According to the CIA, this cataloging ended in late 2010 after CIA attorneys discussed with Durham, the special prosecutor, that creating more documents could complicate his probe.
Documents were made available to the committee database through mid-2012, but no more entries were added to what became known as the Panetta Review. The previously written listed documents and summaries were put in binders and stored away.
What’s left are questions and frustrations.
Q: Why does the committee consider the documents so key?
A: As Chairman Dianne Feinstein, D-Calif., put it on March 11 in a Senate floor speech, the CIA’s own Internal Panetta Review “corroborates critical information in the committee’s 6,300-page study that the CIA’s official response (provided in June 2013) either objects to, denies, minimizes or ignores.”
Q: How did Panetta Review documents reach the committee?
A: That’s being investigated by the Justice Department, the CIA’s inspector general and more recently the Senate’s sergeant at arms.
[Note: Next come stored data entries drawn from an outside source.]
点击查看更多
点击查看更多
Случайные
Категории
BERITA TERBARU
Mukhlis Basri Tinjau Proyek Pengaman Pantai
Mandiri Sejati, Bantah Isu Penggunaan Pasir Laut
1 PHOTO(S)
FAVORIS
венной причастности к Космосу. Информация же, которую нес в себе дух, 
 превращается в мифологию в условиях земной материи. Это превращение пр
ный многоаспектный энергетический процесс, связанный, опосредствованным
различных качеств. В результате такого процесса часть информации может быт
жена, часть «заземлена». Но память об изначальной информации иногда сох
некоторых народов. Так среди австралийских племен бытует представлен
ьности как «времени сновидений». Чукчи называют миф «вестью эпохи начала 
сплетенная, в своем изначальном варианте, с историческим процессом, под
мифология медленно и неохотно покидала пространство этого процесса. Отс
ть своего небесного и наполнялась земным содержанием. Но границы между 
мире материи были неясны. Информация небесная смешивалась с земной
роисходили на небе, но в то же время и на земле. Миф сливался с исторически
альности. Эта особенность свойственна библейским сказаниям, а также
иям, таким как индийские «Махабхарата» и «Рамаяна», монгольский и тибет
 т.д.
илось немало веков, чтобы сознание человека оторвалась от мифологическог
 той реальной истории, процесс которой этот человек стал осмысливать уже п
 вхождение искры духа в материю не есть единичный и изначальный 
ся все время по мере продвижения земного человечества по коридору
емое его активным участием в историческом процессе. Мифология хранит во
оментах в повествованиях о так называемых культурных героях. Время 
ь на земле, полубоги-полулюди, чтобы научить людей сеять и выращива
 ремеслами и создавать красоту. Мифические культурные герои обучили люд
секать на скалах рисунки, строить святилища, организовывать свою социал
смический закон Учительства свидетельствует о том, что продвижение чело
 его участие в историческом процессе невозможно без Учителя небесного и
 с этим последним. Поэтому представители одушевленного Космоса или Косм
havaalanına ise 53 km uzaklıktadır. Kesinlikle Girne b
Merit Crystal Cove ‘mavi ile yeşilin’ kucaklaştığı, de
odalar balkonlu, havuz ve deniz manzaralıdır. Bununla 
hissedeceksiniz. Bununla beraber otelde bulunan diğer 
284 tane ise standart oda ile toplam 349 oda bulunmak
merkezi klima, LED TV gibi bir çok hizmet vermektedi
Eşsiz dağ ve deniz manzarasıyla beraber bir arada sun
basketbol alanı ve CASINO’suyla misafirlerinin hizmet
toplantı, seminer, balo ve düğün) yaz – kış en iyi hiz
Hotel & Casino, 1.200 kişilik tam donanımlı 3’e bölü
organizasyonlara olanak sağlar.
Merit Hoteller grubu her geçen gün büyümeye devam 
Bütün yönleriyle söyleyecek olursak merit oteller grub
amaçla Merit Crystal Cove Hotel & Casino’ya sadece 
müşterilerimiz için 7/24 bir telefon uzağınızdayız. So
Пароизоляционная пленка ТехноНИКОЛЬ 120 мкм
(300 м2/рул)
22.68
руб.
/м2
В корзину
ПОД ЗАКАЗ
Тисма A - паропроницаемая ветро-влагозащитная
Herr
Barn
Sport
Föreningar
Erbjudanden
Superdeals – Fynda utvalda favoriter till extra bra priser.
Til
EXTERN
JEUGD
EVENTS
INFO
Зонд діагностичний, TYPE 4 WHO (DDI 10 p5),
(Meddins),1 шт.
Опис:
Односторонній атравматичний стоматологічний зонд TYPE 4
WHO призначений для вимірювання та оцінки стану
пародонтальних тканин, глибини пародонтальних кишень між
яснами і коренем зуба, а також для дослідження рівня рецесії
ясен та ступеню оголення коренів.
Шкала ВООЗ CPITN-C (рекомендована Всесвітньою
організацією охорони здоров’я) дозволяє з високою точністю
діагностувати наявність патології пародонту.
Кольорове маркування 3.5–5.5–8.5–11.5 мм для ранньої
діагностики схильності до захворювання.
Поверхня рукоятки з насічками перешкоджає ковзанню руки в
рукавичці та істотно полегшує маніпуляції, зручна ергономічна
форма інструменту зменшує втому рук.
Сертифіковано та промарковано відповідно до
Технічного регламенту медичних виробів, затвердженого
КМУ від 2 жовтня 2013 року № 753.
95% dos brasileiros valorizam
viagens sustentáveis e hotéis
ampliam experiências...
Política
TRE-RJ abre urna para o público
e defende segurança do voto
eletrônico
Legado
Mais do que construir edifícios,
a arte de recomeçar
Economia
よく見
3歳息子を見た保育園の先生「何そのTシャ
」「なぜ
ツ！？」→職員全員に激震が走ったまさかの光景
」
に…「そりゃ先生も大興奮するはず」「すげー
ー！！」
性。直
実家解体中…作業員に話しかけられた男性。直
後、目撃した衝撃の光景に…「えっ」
On March 11, Feinstein said, “At some point in 2010, committee staff searching the documents that had been made available found draft versions of what is now called the ‘Internal Panetta Review.’ “In other words, someone sent the documents to the committee database.
Feinstein added: “We have no way to determine who made the Internal Panetta Review documents available to the committee. Further, we don’t know whether the documents were provided intentionally by the CIA, unintentionally by the CIA, or intentionally by a whistle-blower.”
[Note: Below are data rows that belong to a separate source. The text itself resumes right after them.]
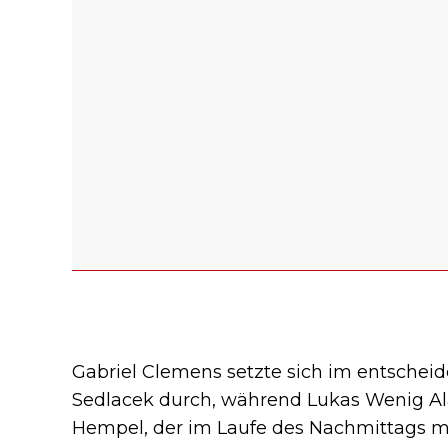
Gabriel Clemens setzte sich im entscheid
Sedlacek durch, während Lukas Wenig Alan
Hempel, der im Laufe des Nachmittags m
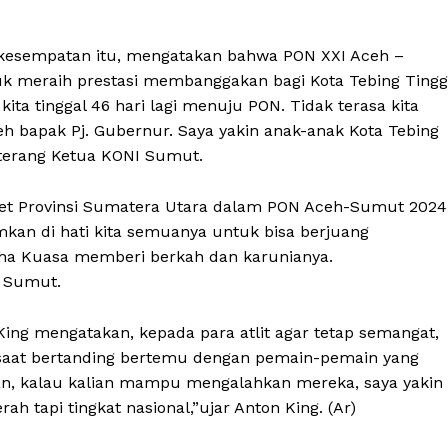
kesempatan itu, mengatakan bahwa PON XXI Aceh –
 meraih prestasi membanggakan bagi Kota Tebing Tingg
kita tinggal 46 hari lagi menuju PON. Tidak terasa kita
h bapak Pj. Gubernur. Saya yakin anak-anak Kota Tebing
terang Ketua KONI Sumut.
et Provinsi Sumatera Utara dalam PON Aceh-Sumut 2024
kan di hati kita semuanya untuk bisa berjuang
a Kuasa memberi berkah dan karunianya.
 Sumut.
Company
ing mengatakan, kepada para atlit agar tetap semangat,
Week
About
i saat bertanding bertemu dengan pemain-pemain yang
e PRO
lian, kalau kalian mampu mengalahkan mereka, saya yakin
Contact us
h tapi tingkat nasional,”ujar Anton King. (Ar)
E NOW
Subscription Plans
My account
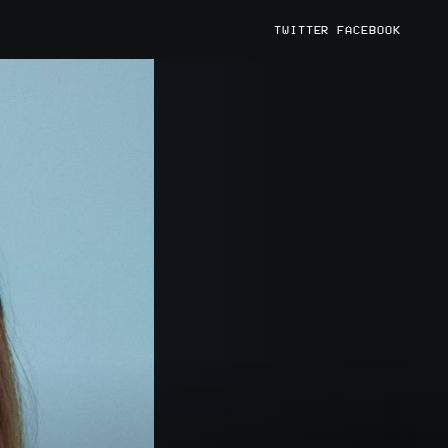
TWITTER
FACEBOOK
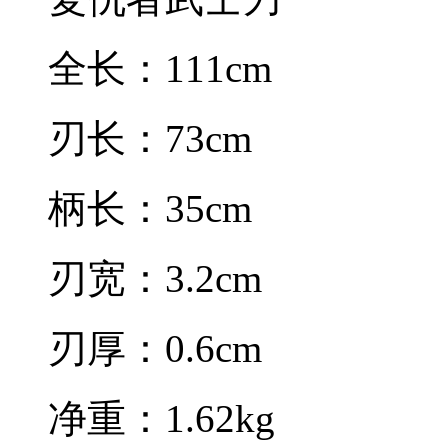
全长：111cm
刃长：73cm
柄长：35cm
刃宽：3.2cm
刃厚：0.6cm
净重：1.62kg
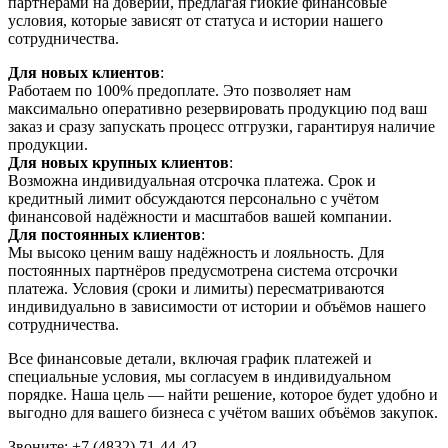
партнёрами на доверии, предлагая гибкие финансовые
условия, которые зависят от статуса и истории нашего
сотрудничества.
Для новых клиентов
:
Работаем по 100% предоплате. Это позволяет нам
максимально оперативно резервировать продукцию под ваш
заказ и сразу запускать процесс отгрузки, гарантируя наличие
продукции.
Для новых крупных клиентов
:
Возможна индивидуальная отсрочка платежа. Срок и
кредитный лимит обсуждаются персонально с учётом
финансовой надёжности и масштабов вашей компании.
Для постоянных клиентов
:
Мы высоко ценим вашу надёжность и лояльность. Для
постоянных партнёров предусмотрена система отсрочки
платежа. Условия (сроки и лимиты) пересматриваются
индивидуально в зависимости от истории и объёмов нашего
сотрудничества.
Все финансовые детали, включая график платежей и
специальные условия, мы согласуем в индивидуальном
порядке. Наша цель — найти решение, которое будет удобно и
выгодно для вашего бизнеса с учётом ваших объёмов закупок.
Звоните: +7 (4832) 71-44-42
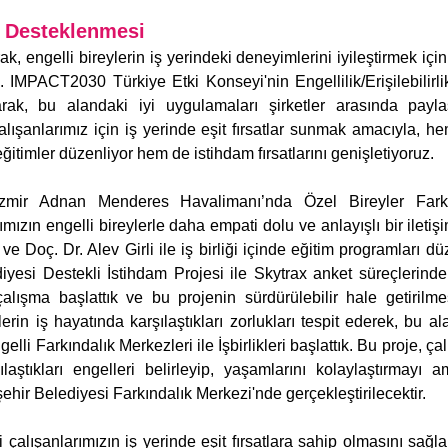
n Desteklenmesi
, engelli bireylerin iş yerindeki deneyimlerini iyileştirmek için ç
z. IMPACT2030 Türkiye Etki Konseyi'nin Engellilik/Erişilebilirlik
arak, bu alandaki iyi uygulamaları şirketler arasında paylaş
çalışanlarımız için iş yerinde eşit fırsatlar sunmak amacıyla, he
 eğitimler düzenliyor hem de istihdam fırsatlarını genişletiyoruz.
 İzmir Adnan Menderes Havalimanı’nda Özel Bireyler Farkın
ızın engelli bireylerle daha empati dolu ve anlayışlı bir iletişi
Doç. Dr. Alev Girli ile iş birliği içinde eğitim programları düz
yesi Destekli İstihdam Projesi ile Skytrax anket süreçlerinde e
çalışma başlattık ve bu projenin sürdürülebilir hale getirilmes
erin iş hayatında karşılaştıkları zorlukları tespit ederek, bu ala
li Farkındalık Merkezleri ile İşbirlikleri başlattık. Bu proje, çalı
aştıkları engelleri belirleyip, yaşamlarını kolaylaştırmayı am
hir Belediyesi Farkındalık Merkezi'nde gerçekleştirilecektir.
 çalışanlarımızın iş yerinde eşit fırsatlara sahip olmasını sağl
Q: When did the CIA learn that the committee had the documents?
A: The CIA first heard about the documents when the committee in January 2013 requested the final version of what it referred to as the Panetta Review. CIA officials then realized that the committee already must have some of the documents. Feinstein said in her March speech that she requested in December 2013 “that the CIA provide a final and complete version of the Internal Panetta Review to the committee, as opposed to the partial document the committee currently possesses.”
The CIA inspector general had begun an investigation because apparently an unauthorized disclosure had taken place. The CIA formally turned down the committee request, claiming the documents were internal papers. The CIA in early January searched for the Panetta Review documents not only in the database provided to the committee but also the committee’s walled-off computers in the secure facility. CIA Director John Brennan told Feinstein about the search on Jan. 15, saying it followed an allegation that a committee staffer had hacked into the CIA system to get the documents.
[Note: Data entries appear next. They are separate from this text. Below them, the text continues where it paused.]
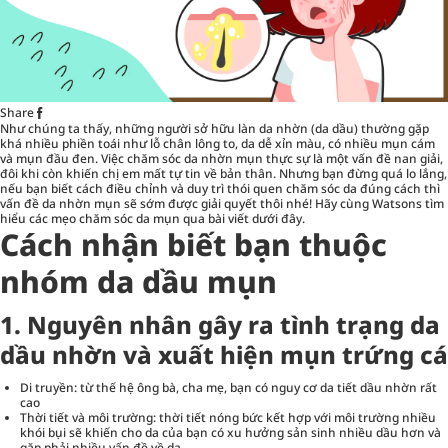
Share
Như chúng ta thấy, những người sở hữu làn da nhờn (da dầu) thường gặp
khá nhiều phiền toái như lỗ chân lông to, da dễ xỉn màu, có nhiều mụn cám
và mụn đầu đen. Việc chăm sóc da nhờn mụn thực sự là một vấn đề nan giải,
đôi khi còn khiến chị em mất tự tin về bản thân. Nhưng bạn đừng quá lo lắng,
nếu bạn biết cách điều chỉnh và duy trì thói quen chăm sóc da đúng cách thì
vấn đề da nhờn mụn sẽ sớm được giải quyết thôi nhé! Hãy cùng Watsons tìm
hiểu các mẹo
chăm sóc da mụn
qua bài viết dưới đây.
Cách nhận biết bạn thuộc
nhóm da dầu mụn
1. Nguyên nhân gây ra tình trạng da
dầu nhờn và xuất hiện mụn trứng cá
Di truyền: từ thế hệ ông bà, cha mẹ, bạn có nguy cơ da tiết dầu nhờn rất
cao
Thời tiết và môi trường: thời tiết nóng bức kết hợp với môi trường nhiều
khói bụi sẽ khiến cho da của bạn có xu hưởng sản sinh nhiều dầu hơn và
gặp phải nhiều vấn đề về da.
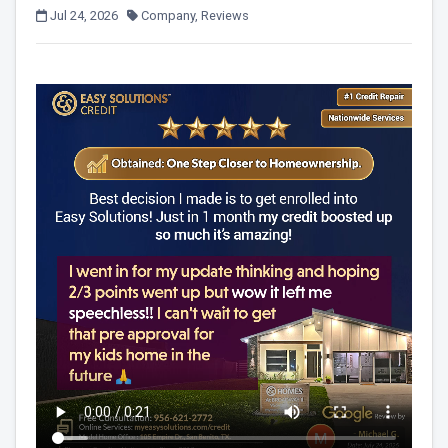
Jul 24, 2026
Company, Reviews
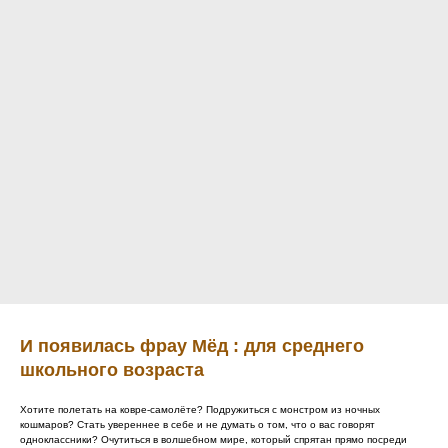
И появилась фрау Мёд : для среднего
школьного возраста
Хотите полетать на ковре-самолёте? Подружиться с монстром из ночных
кошмаров? Стать увереннее в себе и не думать о том, что о вас говорят
одноклассники? Очутиться в волшебном мире, который спрятан прямо посреди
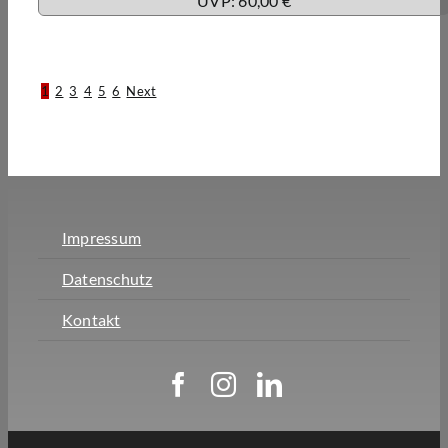
UVP: 60,00 €
1
2
3
4
5
6
Next
Impressum
Datenschutz
Kontakt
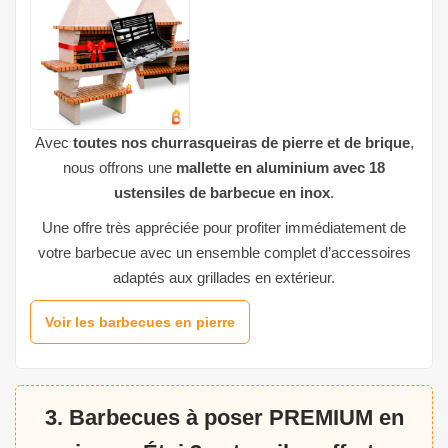
Avec
toutes nos churrasqueiras de pierre et de brique
,
nous offrons une
mallette en aluminium avec 18
ustensiles de barbecue en inox
.
Une offre très appréciée pour profiter immédiatement de
votre barbecue avec un ensemble complet d’accessoires
adaptés aux grillades en extérieur.
Voir les barbecues en pierre
3. Barbecues à poser PREMIUM en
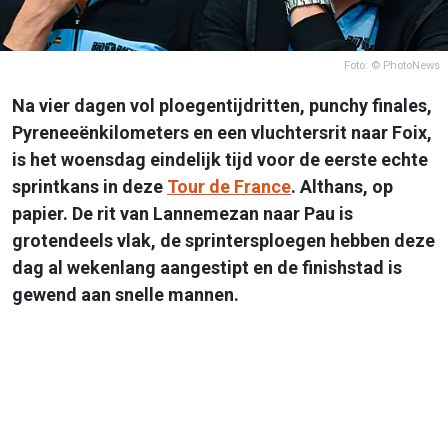
Foto: © PhotoNews
Na vier dagen vol ploegentijdritten, punchy finales,
Pyreneeënkilometers en een vluchtersrit naar Foix,
is het woensdag eindelijk tijd voor de eerste echte
sprintkans in deze
Tour de France
. Althans, op
papier. De rit van Lannemezan naar Pau is
grotendeels vlak, de sprintersploegen hebben deze
dag al wekenlang aangestipt en de finishstad is
gewend aan snelle mannen.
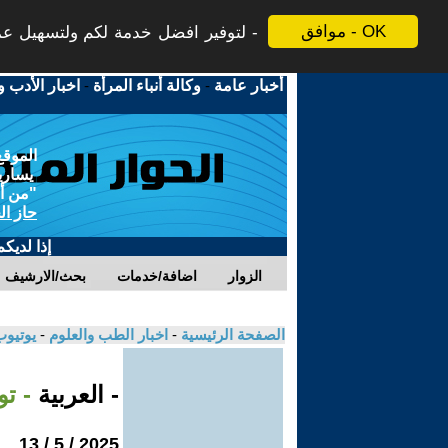
موافق - OK
لتوفير افضل خدمة لكم ولتسهيل عملي
أخبار عامة
-
وكالة أنباء المرأة
-
اخبار الأدب و
الموقع
يسارية
"من أج
حاز ال
إذا لديك
الزوار
اضافة/خدمات
بحث/الارشيف
الصفحة الرئيسية
-
اخبار الطب والعلوم
-
يوتيوب
- العربية
- تو
2025 / 5 / 13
Feinstein was angry at the CIA search. Early in 2010 the agency was caught having twice removed hundreds of documents from the database. The CIA denied it, but the issue went to the White House, where the matter was settled and the CIA apologized.
Q: Where are we now?
A: The CIA’s inspector general is looking within the agency into how the committee obtained the documents. So is the Senate’s sergeant at arms. The Justice Department has been asked to look into the matter. The CIA also has sent a crimes report to the department based on committee staffers copying their version of the documents and taking it to Capitol Hill. The Justice Department is not expected to act on that crimes report.
Q: How does this get settled?
A: Probably not until at least the committee’s executive summary – now about 500 pages – is declassified by the White House and released.
Q: What shouldn’t happen?
A: CIA officers and contractors go through another round of investigations for what happened a decade ago. If more accountability is required, start with Bush and his vice president, Dick Cheney.
Meanwhile, the committee and the CIA continue to do business – but with a new level of tension.